SHELBURNE – In the old days they just used their teeth. Now, maple vampires are equipped with a wide array of technological tools to aid them in their annual blood harvest. No longer do they require a living sacrifice, but the ancient rites are still observed as preparations begin for this year’s unholy summoning.
Tubes, buckets, and pipes are arranged in just a certain way, symbols are scratched into the thawing earth, and horrific torture devices are shoved deep into the veins of the unsuspecting victims. Euphemistically called “taps,” these small bits of metal are how the maple vampires draw the blood out of their victims. With a soft chanting and a strong bond, these maple vampires (they prefer to be called “sugarers” these days, another euphemism) weave their spells and tremble in anticipation of their feast.
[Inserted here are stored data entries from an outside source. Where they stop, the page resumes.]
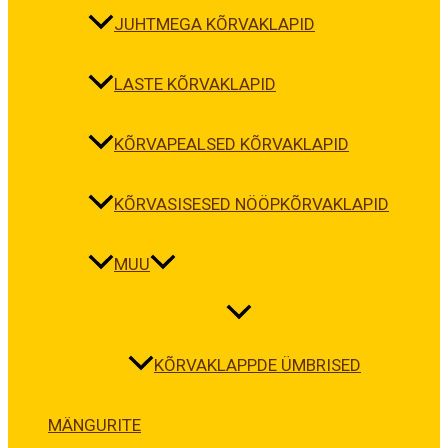
JUHTMEGA KÕRVAKLAPID
LASTE KÕRVAKLAPID
KÕRVAPEALSED KÕRVAKLAPID
KÕRVASISESED NÖÖPKÕRVAKLAPID
MUU
KÕRVAKLAPPDE ÜMBRISED
MÄNGURITE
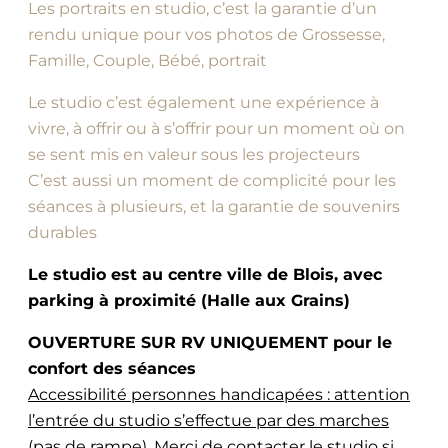
Les portraits en studio, c’est la garantie d’un
rendu unique pour vos photos de Grossesse,
Famille, Couple, Bébé, portrait
Le studio c’est également une expérience à
vivre, à offrir ou à s’offrir pour un moment où on
se sent mis en valeur sous les projecteurs
C’est aussi un moment de complicité pour les
séances à plusieurs, et la garantie de souvenirs
durables
Le studio est au centre ville de Blois, avec
parking à proximité (Halle aux Grains)
OUVERTURE SUR RV UNIQUEMENT pour le
confort des séances
Accessibilité personnes handicapées : attention
l’entrée du studio s’effectue par des marches
(pas de rampe). Merci de contacter le studio si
The victims stand rooted to the ground, unable to move or fight back, caught in a powerful trance that has been perfected over the course of centuries. Here in Vermont they are perhaps more loved, more likely to be hugged than in most other states, but that will not save them when the planet finally reaches its determined point of orbit, the winds change, the temperature climbs, and the ritualistic hunger takes hold of all creatures, human or otherwise.
Once sipped in private ceremonies, tree blood is now a major export for the state. Ghastly horror has become big business, which is always its way. And the trees do not die. They are left with just enough life-sustaining energy to keep them going another year until the cycle begins anew. There is no Lorax to speak for them, and our guilt fades with even the smallest taste of that decadent elixir. We have tasted death, and it is delicious.
Image Credits: LadyDragonflyCC.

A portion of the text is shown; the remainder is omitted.